Ida ni siquiera tiene que mirar en esa dirección para saber que se trata de Vanessa Dahl. Y si hubiera estado más atenta, habría percibido el tornado en miniatura que era la energía de Vanessa, a varios cientos de metros de distancia. Lo reconoce a la perfección después de las sesiones de entrenamiento de magia.

Se da la vuelta. Vanessa viene con toda su pandilla de chusma patética.

—Dicen que se ha acostado con todos esos tíos —comenta Felicia. Seguro que incluso con el gordo ese.

Ida y Julia sueltan una risita. Los chicos no dicen nada. Se quedan mirando a Vanessa, que lleva una parte de abajo del biquini diminuta, y se inclina para extender la toalla. Tiene un bronceado perfecto, que Ida nunca conseguiría con su pigmentación.

—Vaya raíz de tinte que lleva —dice Ida.

Vanessa tiene varios centímetros de raíces de color castaño oscuro bajo las greñas rubio platino. Ida se pasa los dedos por un mechón de color trigueño natural que se le ha soltado de la coleta. Eso la relaja.

Vanessa se da la vuelta y, por un instante, Ida tiene la certeza de que le va a decir hola.

Pero no dice nada, simplemente se tumba en la toalla. Ida siente un gran alivio. Ya no hay ninguna razón para que las cinco Elegidas oculten que se conocen. Los demonios saben quiénes son. Pero si el resto de Engelsfors supiera que ella y Vanessa tienen algo en común, no le quedaría más remedio que suicidarse.

El novio camello de Vanessa se tumba junto a ella y no tardan ni medio segundo en empezar a meterse mano.

Ida mira de reojo a Erik. Tiene ganas de gritarle que deje de babear. Pero entonces demostraría que le importa.

Así que ladea la cabeza y se queda mirándole la melena oscura hasta que él se da cuenta.

—¿Qué pasa? —le dice irritado.

Es obvio que no le da ninguna vergüenza haberse quedado mirando a Vanessa. Ida procura hablar con toda la calma.

—Cómo habré estado para no darme cuenta antes —dice.

—¿De qué?

—De nada —dice Ida apartando la vista.

—Pero joder, dímelo.

Ida se vuelve hacia él. Sonríe.

—Nada, que ahora que te veo al sol, me doy cuenta de que te vas a quedar calvo superpronto.

Robin se parte de risa, y Julia y Felicia se ahogan entre risitas incontroladas.

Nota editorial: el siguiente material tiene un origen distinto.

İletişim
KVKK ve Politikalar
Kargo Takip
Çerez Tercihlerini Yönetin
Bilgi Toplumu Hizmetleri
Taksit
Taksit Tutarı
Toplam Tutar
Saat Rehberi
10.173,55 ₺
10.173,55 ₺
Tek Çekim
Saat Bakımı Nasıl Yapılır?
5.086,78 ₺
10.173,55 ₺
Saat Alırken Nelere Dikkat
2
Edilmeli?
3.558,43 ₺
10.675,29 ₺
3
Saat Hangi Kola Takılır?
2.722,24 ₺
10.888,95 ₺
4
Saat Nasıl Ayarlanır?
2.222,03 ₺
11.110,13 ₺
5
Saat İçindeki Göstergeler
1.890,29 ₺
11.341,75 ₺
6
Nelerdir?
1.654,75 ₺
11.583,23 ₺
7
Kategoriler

—Ni de coña —dice Erik con mirada sombría.

—Pero no te enfades —dice Ida—. Faltan muchos años todavía para que se te note de verdad. Es solo que con esta luz…

Robin le frota la cabeza con fuerza a Erik.

—¿Vamos a ver si se te cae? —le dice y Erik le aparta la mano mirando furioso a Ida.

Ella arquea las cejas.

—¿Pero qué pasa? ¿Te has enfadado? Es culpa tuya, por preguntar. Solo digo las cosas como son.

Le suena el teléfono móvil que tiene en la bolsa de la playa y, en el mismo instante, otro móvil suena un poco más lejos. Ve que Vanessa saca el suyo.

A Ida se le hace un nudo en el estómago. No puede ser casualidad.

Saca el móvil de la bolsa. Deja marcas de crema bronceadora en la pantalla.

Un mensaje de Minoo. Lo abre y al leerlo nota que Vanessa la observa desde su toalla.

Ida borra el mensaje y se pone de pie. Se coloca bien el biquini y se acerca al agua.

—¿Vas a bañarte? —le grita Felicia.

—¿Tú qué crees? —contesta Ida sin detenerse.

Se abre paso entre el grupo de niños que gritan y de padres sobreprotectores y no menos gritones.

El agua tibia le roza las pantorrillas. Se adentra un poco más, se zambulle y nada hasta que llega a una corriente fría, y allí se queda. Una sola frase le late sin cesar por todo el cuerpo. No quiero participar. No quiero. No quiero.

Pero terminará haciéndolo. Por la noche irá al cementerio con las demás. No porque le preocupe una vieja tumba con el nombre de Nicolaus, sino porque tiene que cumplir la promesa que le hizo al Libro de los paradigmas.